- _Records contained in a dataset_:
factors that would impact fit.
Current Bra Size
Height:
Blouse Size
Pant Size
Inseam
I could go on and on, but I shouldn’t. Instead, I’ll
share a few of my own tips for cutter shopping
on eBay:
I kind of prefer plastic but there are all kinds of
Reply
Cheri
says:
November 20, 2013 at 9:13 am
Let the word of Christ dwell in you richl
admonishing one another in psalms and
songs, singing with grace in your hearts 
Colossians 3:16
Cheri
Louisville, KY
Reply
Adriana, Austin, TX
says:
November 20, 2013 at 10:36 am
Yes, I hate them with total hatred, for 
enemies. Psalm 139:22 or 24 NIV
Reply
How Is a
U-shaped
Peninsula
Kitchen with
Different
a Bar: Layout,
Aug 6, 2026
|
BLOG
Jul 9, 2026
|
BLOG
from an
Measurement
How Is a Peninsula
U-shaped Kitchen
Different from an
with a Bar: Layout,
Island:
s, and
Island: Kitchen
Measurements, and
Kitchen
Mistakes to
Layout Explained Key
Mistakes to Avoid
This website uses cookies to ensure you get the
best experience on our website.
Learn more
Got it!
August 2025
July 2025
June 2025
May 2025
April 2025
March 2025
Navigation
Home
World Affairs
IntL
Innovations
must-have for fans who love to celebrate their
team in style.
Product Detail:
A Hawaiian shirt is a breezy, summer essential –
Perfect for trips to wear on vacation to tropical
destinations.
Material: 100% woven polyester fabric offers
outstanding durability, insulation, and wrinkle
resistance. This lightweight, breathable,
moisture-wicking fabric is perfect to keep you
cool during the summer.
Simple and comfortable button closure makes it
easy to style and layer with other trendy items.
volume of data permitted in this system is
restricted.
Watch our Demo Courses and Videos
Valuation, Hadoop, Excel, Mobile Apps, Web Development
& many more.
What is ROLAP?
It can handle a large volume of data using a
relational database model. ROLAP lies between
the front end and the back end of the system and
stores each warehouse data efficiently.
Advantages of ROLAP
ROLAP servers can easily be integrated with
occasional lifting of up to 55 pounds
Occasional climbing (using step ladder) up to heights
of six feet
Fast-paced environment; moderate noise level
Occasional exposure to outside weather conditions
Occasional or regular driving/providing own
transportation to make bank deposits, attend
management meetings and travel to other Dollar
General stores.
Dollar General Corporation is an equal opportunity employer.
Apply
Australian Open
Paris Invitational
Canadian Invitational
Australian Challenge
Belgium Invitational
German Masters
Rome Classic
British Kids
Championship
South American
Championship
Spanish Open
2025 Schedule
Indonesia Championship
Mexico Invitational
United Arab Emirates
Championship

- _What you have to do_: Transcribe the entries above word for word, from the first line through the line containing "Different from an", and nothing else.

- _Answer section_:
factors that would impact fit.
Current Bra Size
Height:
Blouse Size
Pant Size
Inseam
I could go on and on, but I shouldn’t. Instead, I’ll
share a few of my own tips for cutter shopping
on eBay:
I kind of prefer plastic but there are all kinds of
Reply
Cheri
says:
November 20, 2013 at 9:13 am
Let the word of Christ dwell in you richl
admonishing one another in psalms and
songs, singing with grace in your hearts 
Colossians 3:16
Cheri
Louisville, KY
Reply
Adriana, Austin, TX
says:
November 20, 2013 at 10:36 am
Yes, I hate them with total hatred, for 
enemies. Psalm 139:22 or 24 NIV
Reply
How Is a
U-shaped
Peninsula
Kitchen with
Different
a Bar: Layout,
Aug 6, 2026
|
BLOG
Jul 9, 2026
|
BLOG
from an
Measurement
How Is a Peninsula
U-shaped Kitchen
Different from an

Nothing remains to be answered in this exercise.